_What is expected_
Produce a verbatim transcription of the entries, with all pictures omitted.

+++ Data excerpts +++

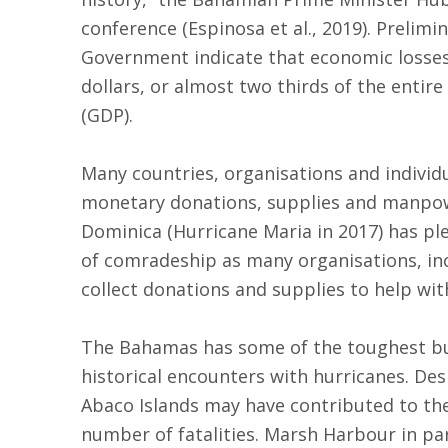
conference (Espinosa et al., 2019). Prelim
Government indicate that economic losses 
dollars, or almost two thirds of the entir
(GDP).
Many countries, organisations and individ
monetary donations, supplies and manpow
Dominica (Hurricane Maria in 2017) has pl
of comradeship as many organisations, in
collect donations and supplies to help with 
The Bahamas has some of the toughest bui
historical encounters with hurricanes. Des
Abaco Islands may have contributed to the
number of fatalities. Marsh Harbour in par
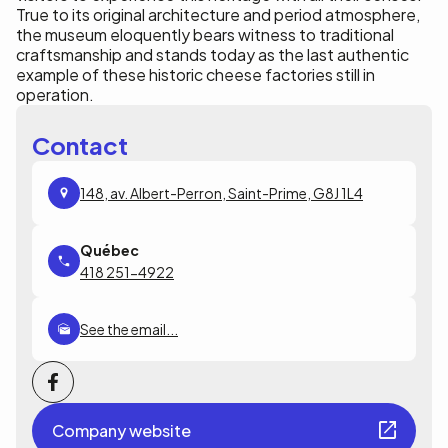
True to its original architecture and period atmosphere,
the museum eloquently bears witness to traditional
craftsmanship and stands today as the last authentic
example of these historic cheese factories still in
operation.
Contact
148, av. Albert-Perron, Saint-Prime, G8J 1L4
418 251-4922
See the email...
Company website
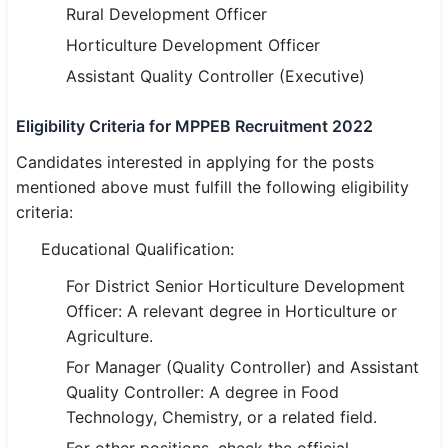
Rural Development Officer
🏙 Delhi
Horticulture Development Officer
Assistant Quality Controller (Executive)
📍 Haryana
Eligibility Criteria for MPPEB Recruitment 2022
📍 Punjab
Candidates interested in applying for the posts
🌐 LANGUAGE
mentioned above must fulfill the following eligibility
🇮🇳 English
criteria:
🇮🇳 हिन्दी
Educational Qualification:
For District Senior Horticulture Development
🇮🇳 বাংলা
Officer: A relevant degree in Horticulture or
🇮🇳 తెలుగు
Agriculture.
For Manager (Quality Controller) and Assistant
🇮🇳 தமிழ்
Quality Controller: A degree in Food
Technology, Chemistry, or a related field.
🇮🇳 मराठी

+++

_The answer_
conference (Espinosa et al., 2019). Prelim
Government indicate that economic losses 
dollars, or almost two thirds of the entir
(GDP).
Many countries, organisations and individ
monetary donations, supplies and manpow
Dominica (Hurricane Maria in 2017) has pl
of comradeship as many organisations, in
collect donations and supplies to help with 
The Bahamas has some of the toughest bui
historical encounters with hurricanes. Des
Abaco Islands may have contributed to the
number of fatalities. Marsh Harbour in par
True to its original architecture and period atmosphere,
the museum eloquently bears witness to traditional
craftsmanship and stands today as the last authentic
example of these historic cheese factories still in
operation.
Contact
148, av. Albert-Perron, Saint-Prime, G8J 1L4
418 251-4922
See the email...
Company website
Rural Development Officer
🏙 Delhi
Horticulture Development Officer
Assistant Quality Controller (Executive)
📍 Haryana
Eligibility Criteria for MPPEB Recruitment 2022
📍 Punjab
Candidates interested in applying for the posts
🌐 LANGUAGE
mentioned above must fulfill the following eligibility
🇮🇳 English
criteria:
🇮🇳 हिन्दी
Educational Qualification:
For District Senior Horticulture Development
🇮🇳 বাংলা
Officer: A relevant degree in Horticulture or
🇮🇳 తెలుగు
Agriculture.
For Manager (Quality Controller) and Assistant
🇮🇳 தமிழ்
Quality Controller: A degree in Food
Technology, Chemistry, or a related field.
🇮🇳 मराठी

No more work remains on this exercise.